The exemptions that are being carried into the Class Exemption Rules include:

• current Chapter 21 - issuing or selling a security or derivative in specific circumstances;
• current Chapter 22 - Over-the-Counter derivative markets in respect of specific commodities or products;
• current Chapter 45 - the provision of certain designated services when provided by a person in the capacity of a debt collector;
• current Chapter 47 - provision of designated services to a risk-only life policy member of a superannuation fund under certain conditions; and
• current Chapter 48 - certain designated services provided by a reporting entity when carrying on a business of providing administrative services relevant to salary packaging for an employer client.

Enrolment and Registration Details

Part 2 of the Draft Rules contain updated and modernised requirements for enrolment applications. The enrolment form will be updated and collect information such as:

• what designated services the enrolling entity provides, when it commenced (or proposes to commence) providing those services; and
• information about the applicant, including name, registered office, beneficial owners, details of each director (if a body corporate), ultimate holding company, etc.

Part 3 of the Draft Rules have been updated and contain new requirements for information to be provided by applicants applying for registration as a remittance service provider or a virtual asset service provider (VASP) under the Act. As described by AUSTRAC, these new requirements ‘represent a more transparent and robust entry process to registration’.
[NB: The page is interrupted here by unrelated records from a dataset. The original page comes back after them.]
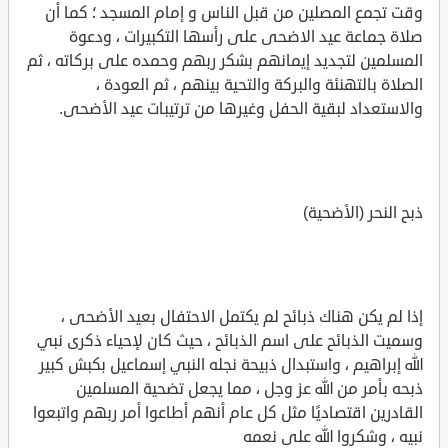
وقت تجمع المصلين من قبل الناس و إمام المسجد ؛ كما أن
صلاة جماعة عيد الاضحى على رأسها التكبيرات ، ودعوة
المسلمين لتجديد إيمانهم بشكر ربهم وحمده على بركاته ، ثم
الصلاة بالتهنئة والبركة والتحية بينهم ، ثم العودة ،
والاستعداد لبقية الحفل وغيرها من ترتيبات عيد الأضحى.
ذبح النحر (الأضحية)
إذا لم يكن هناك ذبائح لم يكتمل الاحتفال بعيد الأضحى ،
وسميت الذبائح على اسم الذبائح ، حيث كان لإحياء ذكرى نبي
الله إبراهيم ، واستبدال ذبيحة نجله النبي إسماعيل بكبش كبير
ذبحه بأمر من الله عز وجل ، مما يجعل تضحية المسلمين
القادرين اقتصاديًا مثل كل عام أنهم أطاعوا أمر ربهم واتبعوا
نبيه ، وشكروا الله على نعمه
The registration form will be updated and collect information such as:

• the applicant’s ML/TF risk exposure and management of ML/TF risks;
• the applicant’s AML/CTF program and capability to meet AML/CTF obligations;
• due diligence on key personnel’s criminal history, and any other court proceedings or findings by regulators;
• evidence of the knowledge, training and experience of key personnel to support compliance with the applicant’s AML/CTF obligations;
• any registration information and any registration or licensing details related to overseas operations; and
• additional detail on the applicant’s business operations.

New Suspicious Matter Reports and Threshold Transaction Reports

AUSTRAC has stated they will be releasing new ‘approved forms’ of suspicious matter reports and threshold transaction reports. These updated forms will capture the new requirements for information that must be included in these reports, including:

• for suspicious matters: the date the suspicious matter reporting obligation arose, information about the person completing the report, information about the entity that has formed the suspicion, and information about the suspicious matter; and
• for threshold transactions: information about the threshold transaction and, if the transaction involves an account, product, transfer of property or virtual asset information about that account, product, transfer of property or virtual asset. 
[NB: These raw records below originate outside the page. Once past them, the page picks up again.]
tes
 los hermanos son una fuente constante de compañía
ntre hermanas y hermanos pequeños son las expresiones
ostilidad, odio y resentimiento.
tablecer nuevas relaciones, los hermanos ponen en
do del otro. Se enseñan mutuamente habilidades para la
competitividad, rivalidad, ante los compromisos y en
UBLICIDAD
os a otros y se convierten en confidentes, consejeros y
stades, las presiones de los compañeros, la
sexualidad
AML/CTF policies relating to financial sanctions

Section 4-12 of the Draft Rules will introduce a new requirement for reporting entities to have in place AML/CTF policies to ensure they do not contravene targeted financial sanctions obligations, including asset freezing, in providing designated services.

These policies are to be implemented by a reporting entity to ensure it can respond appropriately in respect of whom targeted financial sanctions apply to, including what to do with any value, virtual assets or property the reporting entity holds on behalf of the customer, or subject to transactions being assisted by the reporting entity, to avoid designated services being used for sanctions-related money laundering, terrorism financing or proliferation financing offences. AUSTRAC has commented that the rules will assist reporting entities from inadvertently dealing with frozen assets or returning frozen assets to a sanctioned person in the mistaken belief that this will reduce risk.